Homework Help: Topology Question

1. Nov 14, 2007

emob2p

1. The problem statement, all variables and given/known data
I am asked to show that T=[particular point topology on R^2 ((0,0) being the particular point)] is equal to T'=[topology on R^2 from taking the product of R in the particular point topology (0 being particular point) with itself].

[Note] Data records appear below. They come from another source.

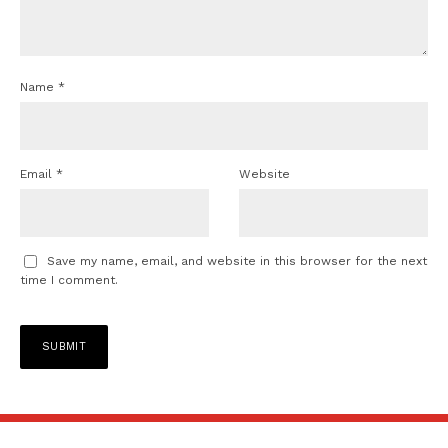
Name
*
Email
*
Website
Save my name, email, and website in this browser for the next
time I comment.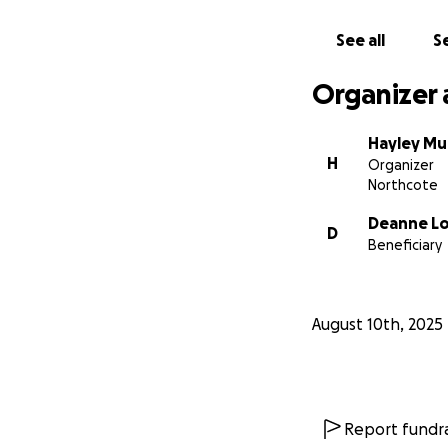
now and show her 
See all
Se
While you’re here
costs for diagnost
Organizer 
Sign Petition
https://www.cha
Hayley M
H
Organizer
Thank you for you
Northcote
Deanne L
D
Beneficiary
August 10th, 2025
Report fundra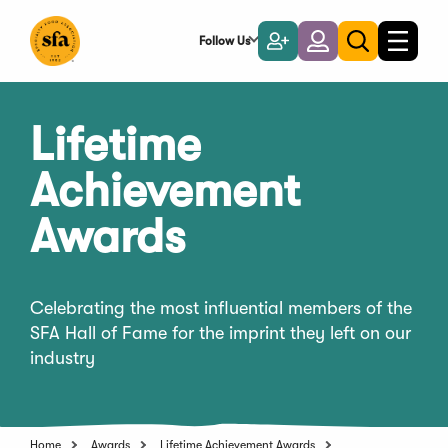
Skip
to
Follow Us
Become
Login
Toggle
Toggle
Main
naviga
a
search
Content
Member
Lifetime
Achievement
Awards
Celebrating the most influential members of the
SFA Hall of Fame for the imprint they left on our
industry
Home
Awards
Lifetime Achievement Awards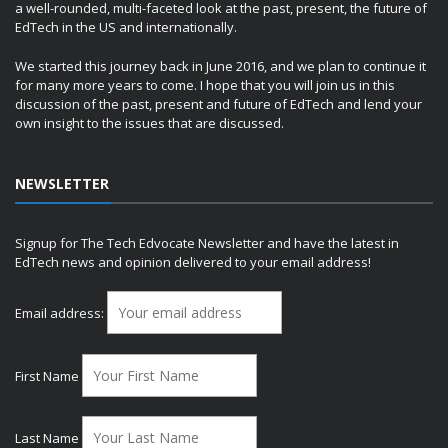
a well-rounded, multi-faceted look at the past, present, the future of
EdTech in the US and internationally.
We started this journey back in June 2016, and we plan to continue it
for many more years to come. I hope that you will join us in this
discussion of the past, present and future of EdTech and lend your
own insight to the issues that are discussed.
NEWSLETTER
Signup for The Tech Edvocate Newsletter and have the latest in
EdTech news and opinion delivered to your email address!
Email address:
First Name
Last Name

3. The attempt at a solution

I'm pretty sure the book is wrong and this problem can't be solved. Consider the set {(0,0),(1,1)}. This is open in T, but I cannot see how this is open in T' since for the point (1,1) we cannot construct an open set that contains (1,1) but is contained in {(0,0),(1,1)}. The closest we can get is {0,1}x{0,1}={(0,0),(1,0),(0,1),(1,1)}. Am I correct, or am I missing something?

2. Nov 14, 2007

HallsofIvy

For my own benefit, a set is open in the "particular point topology" if and only if it is either empty of contains the "particular point". In particular, a set in R^2 with the particular point topology, (0,0) being the "particular point", T, if and only if it contains (0,0).
A set is open in the "Cartesian product topology" if and only if it is the Cartesian product of two open sets. Here a set is open in T' if and only if it contains a pair (0,y) and the pair (x, 0).

If I have understood this correctly, yes you are right!

3. Nov 14, 2007

emob2p

Not quite, the "Cartesian product topology" is generated from the set of Cartesian products of two open sets. If we took your definition for open sets in R^2, then it would be possible for the union of two open sets to not be open. See the difference?